__Collected data__:
%%
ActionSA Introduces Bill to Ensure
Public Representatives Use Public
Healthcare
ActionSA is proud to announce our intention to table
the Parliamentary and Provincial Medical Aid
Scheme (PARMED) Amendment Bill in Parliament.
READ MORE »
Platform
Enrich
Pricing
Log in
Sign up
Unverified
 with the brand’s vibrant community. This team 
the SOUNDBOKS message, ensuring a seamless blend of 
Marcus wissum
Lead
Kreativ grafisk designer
%%
%%
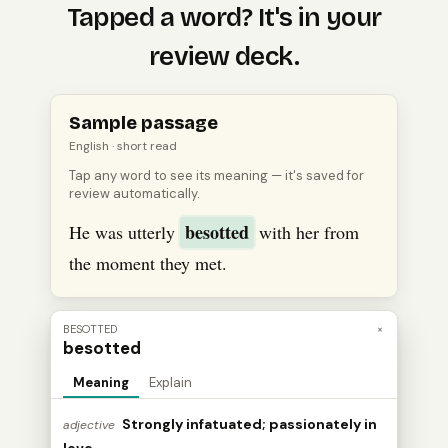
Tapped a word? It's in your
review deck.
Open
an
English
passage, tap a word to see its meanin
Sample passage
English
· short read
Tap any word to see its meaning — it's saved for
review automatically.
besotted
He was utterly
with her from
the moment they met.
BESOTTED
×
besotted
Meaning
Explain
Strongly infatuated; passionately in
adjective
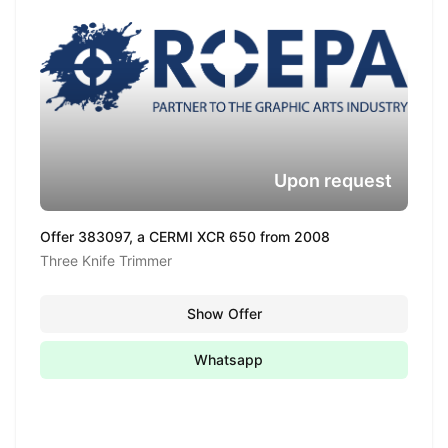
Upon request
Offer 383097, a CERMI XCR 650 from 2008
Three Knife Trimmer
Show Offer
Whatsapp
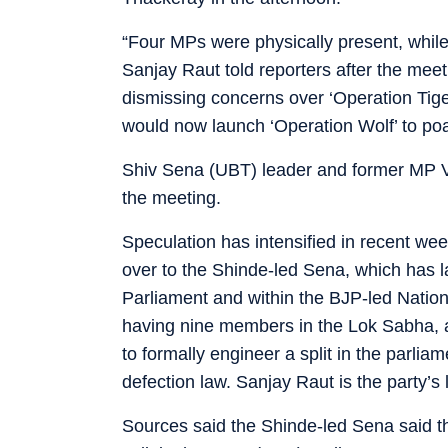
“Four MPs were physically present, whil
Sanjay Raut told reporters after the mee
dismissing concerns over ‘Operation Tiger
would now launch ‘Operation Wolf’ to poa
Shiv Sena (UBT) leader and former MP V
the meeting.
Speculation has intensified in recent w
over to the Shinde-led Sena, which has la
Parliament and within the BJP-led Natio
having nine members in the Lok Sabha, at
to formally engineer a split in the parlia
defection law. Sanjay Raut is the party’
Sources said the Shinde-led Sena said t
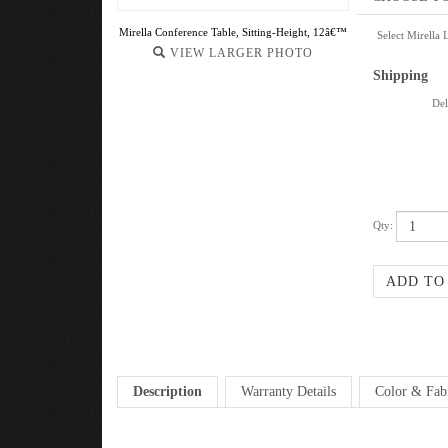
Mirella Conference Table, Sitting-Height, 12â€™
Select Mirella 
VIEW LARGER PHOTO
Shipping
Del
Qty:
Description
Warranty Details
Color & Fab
%%
%%
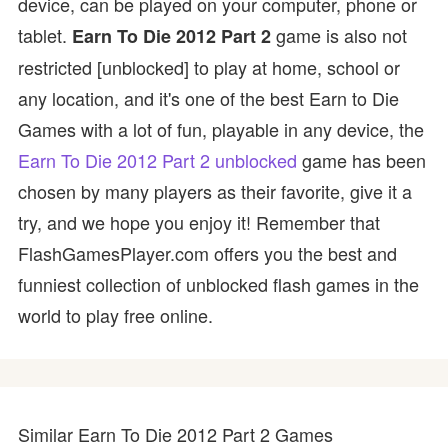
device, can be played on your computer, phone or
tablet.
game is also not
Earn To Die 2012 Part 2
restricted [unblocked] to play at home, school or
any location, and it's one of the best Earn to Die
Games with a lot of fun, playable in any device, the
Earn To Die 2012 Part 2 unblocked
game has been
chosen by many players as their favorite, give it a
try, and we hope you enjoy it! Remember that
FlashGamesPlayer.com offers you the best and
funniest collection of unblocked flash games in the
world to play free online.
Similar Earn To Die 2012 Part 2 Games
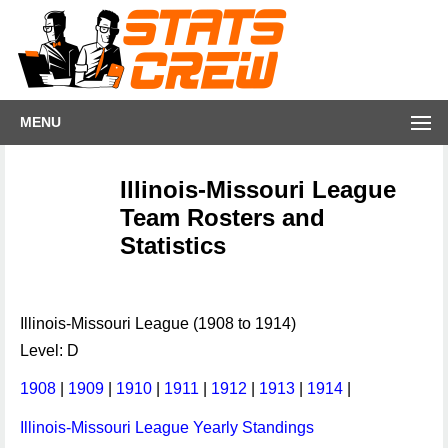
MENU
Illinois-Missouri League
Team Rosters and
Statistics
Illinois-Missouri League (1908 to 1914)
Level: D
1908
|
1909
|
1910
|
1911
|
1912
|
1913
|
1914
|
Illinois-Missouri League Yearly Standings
%%
__Task requirements__: Each line in the entries above that includes the string "best" adds to the count; state that count only.

__Exercise response__: 2